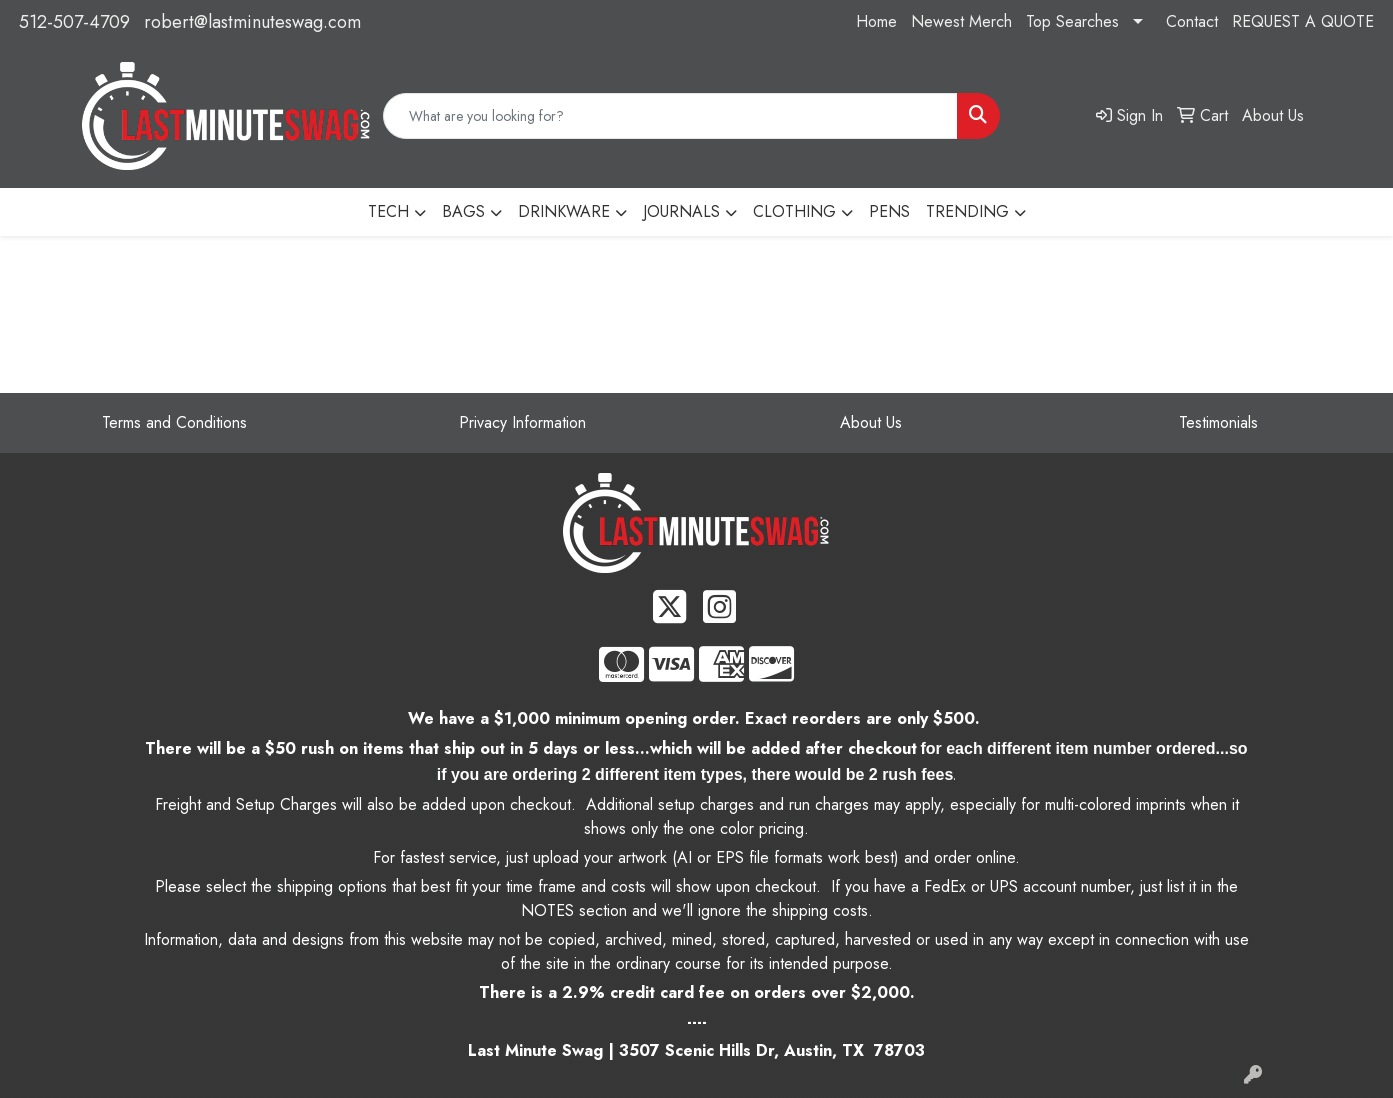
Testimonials (1218, 422)
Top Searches (1072, 21)
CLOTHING (794, 211)
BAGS (463, 211)
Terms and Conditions (174, 422)
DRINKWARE (564, 211)
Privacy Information (522, 422)
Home (876, 21)
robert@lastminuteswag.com (252, 22)
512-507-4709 (74, 22)
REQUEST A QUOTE (1303, 21)
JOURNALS (681, 211)
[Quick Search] (670, 116)
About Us (871, 422)
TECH (388, 211)
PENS (889, 211)
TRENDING (967, 211)
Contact (1192, 21)
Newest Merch (961, 21)
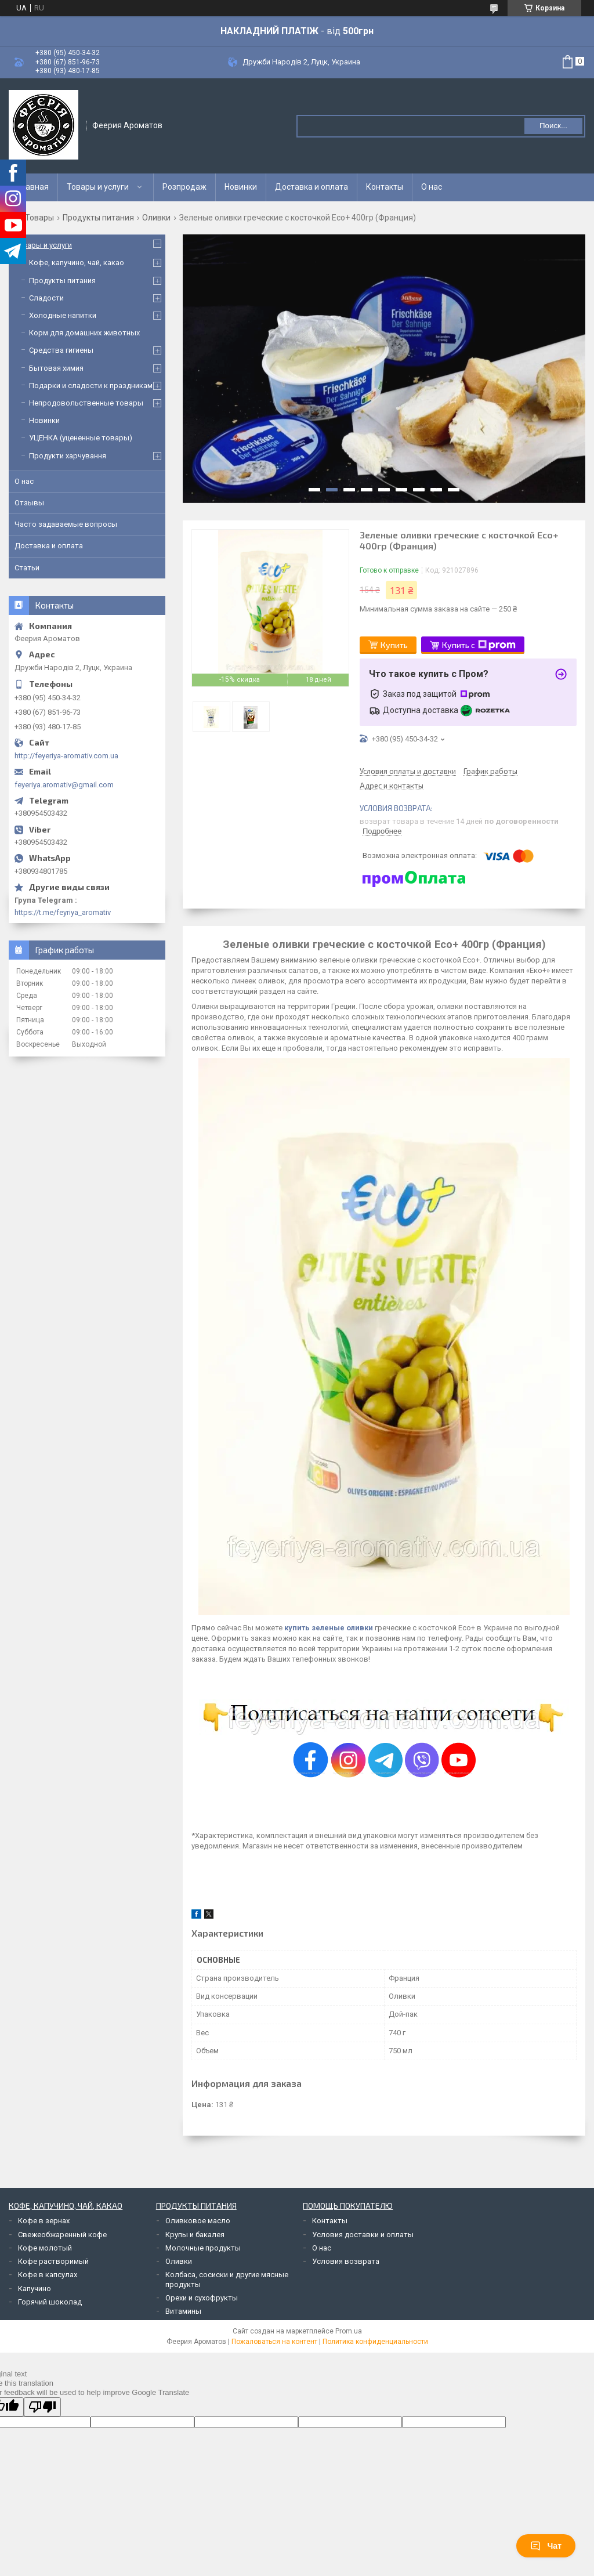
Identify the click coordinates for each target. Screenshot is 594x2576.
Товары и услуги (98, 186)
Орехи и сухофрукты (201, 2297)
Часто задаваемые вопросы (66, 524)
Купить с (479, 645)
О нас (431, 186)
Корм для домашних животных (84, 332)
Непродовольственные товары (86, 403)
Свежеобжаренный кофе (62, 2234)
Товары (39, 217)
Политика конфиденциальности (375, 2342)
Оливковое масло (197, 2220)
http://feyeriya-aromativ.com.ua (66, 755)
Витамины (183, 2311)
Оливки (156, 217)
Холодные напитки (62, 315)
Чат (546, 2546)
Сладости (46, 298)
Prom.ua (348, 2331)
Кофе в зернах (44, 2220)
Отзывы (29, 502)
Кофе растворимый (53, 2261)
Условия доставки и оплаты (363, 2234)
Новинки (240, 186)
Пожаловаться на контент (274, 2342)
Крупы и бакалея (194, 2234)
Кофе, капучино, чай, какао (76, 262)
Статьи (27, 567)
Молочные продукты (203, 2248)
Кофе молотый (45, 2248)
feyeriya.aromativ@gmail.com (64, 784)
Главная (33, 186)
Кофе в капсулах (47, 2274)
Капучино (34, 2288)
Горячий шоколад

---

__REQUIREMENT__
To complete the exercise, return the listing above exactly and omit its pictures.

__YOUR RESPONSE__
Testimonials (1218, 422)
Top Searches (1072, 21)
CLOTHING (794, 211)
BAGS (463, 211)
Terms and Conditions (174, 422)
DRINKWARE (564, 211)
Privacy Information (522, 422)
Home (876, 21)
robert@lastminuteswag.com (252, 22)
512-507-4709 (74, 22)
REQUEST A QUOTE (1303, 21)
JOURNALS (681, 211)
[Quick Search] (670, 116)
About Us (871, 422)
TECH (388, 211)
PENS (889, 211)
TRENDING (967, 211)
Contact (1192, 21)
Newest Merch (961, 21)
Identify the click coordinates for each target. Screenshot is 594x2576.
Товары и услуги (98, 186)
Орехи и сухофрукты (201, 2297)
Часто задаваемые вопросы (66, 524)
Купить с (479, 645)
О нас (431, 186)
Корм для домашних животных (84, 332)
Непродовольственные товары (86, 403)
Свежеобжаренный кофе (62, 2234)
Товары (39, 217)
Политика конфиденциальности (375, 2342)
Оливковое масло (197, 2220)
http://feyeriya-aromativ.com.ua (66, 755)
Витамины (183, 2311)
Оливки (156, 217)
Холодные напитки (62, 315)
Чат (546, 2546)
Сладости (46, 298)
Prom.ua (348, 2331)
Кофе в зернах (44, 2220)
Отзывы (29, 502)
Кофе растворимый (53, 2261)
Условия доставки и оплаты (363, 2234)
Новинки (240, 186)
Пожаловаться на контент (274, 2342)
Крупы и бакалея (194, 2234)
Кофе, капучино, чай, какао (76, 262)
Статьи (27, 567)
Молочные продукты (203, 2248)
Кофе молотый (45, 2248)
feyeriya.aromativ@gmail.com (64, 784)
Главная (33, 186)
Кофе в капсулах (47, 2274)
Капучино (34, 2288)
Горячий шоколад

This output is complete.